Las prohibiciones siempre promueven la imaginación popular. Prohibida la carne para ser tomada en viernes de Cuaresma, en memoria del triste día que hoy vivimos, por la muy santa Iglesia Católica, ningún invento mejor para resolver tal cosa que el potaje de vigilia.

Si a la prohibición le añaden la valentía de los vikingos y vascos para la pesca del bacalao, el no menor ingenio del inventor de la técnica del salazón y el cultivo de garbanzos y espinacas, ahí tienen un glorioso producto del siglo X. ¿Quién dijo que la edad media fue un tiempo oscuro?

El bacalao cambió la historia del mundo y la gastronomía, hasta que la llegada de la revolución industrial y el ferrocarril hicieron innecesario secar y salar un producto que sobrevive en este potaje que le recomendamos.

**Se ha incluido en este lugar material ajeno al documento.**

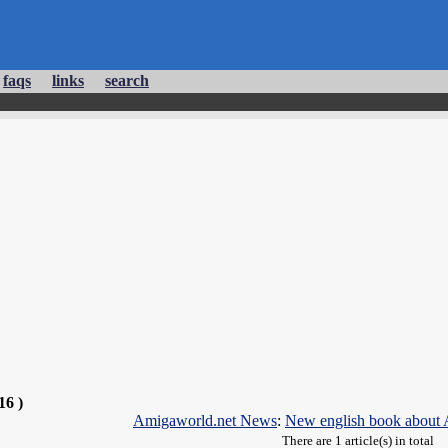
faqs
links
search
16 )
Amigaworld.net News
:
New english book about 
There are 1 article(s) in total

Herencia de la Iglesia y la Cuaresma.

Entretanto, eso sí, el rigor católico regaló un nicho de mercado a los pescadores vascos que se hacían más ricos a cada viernes de vigilia que pasaba. Por supuesto, ocultaron siempre los caladeros en los que pescaban o los proveedores ingleses a los que compraban el ansiado producto, no fuere que algún obispo, ministra de Hacienda o rey marroquí pusiera tasa al producto.

Los vascos también pescan donde quieren. Ellos también encontraron el lado brillante de la vida.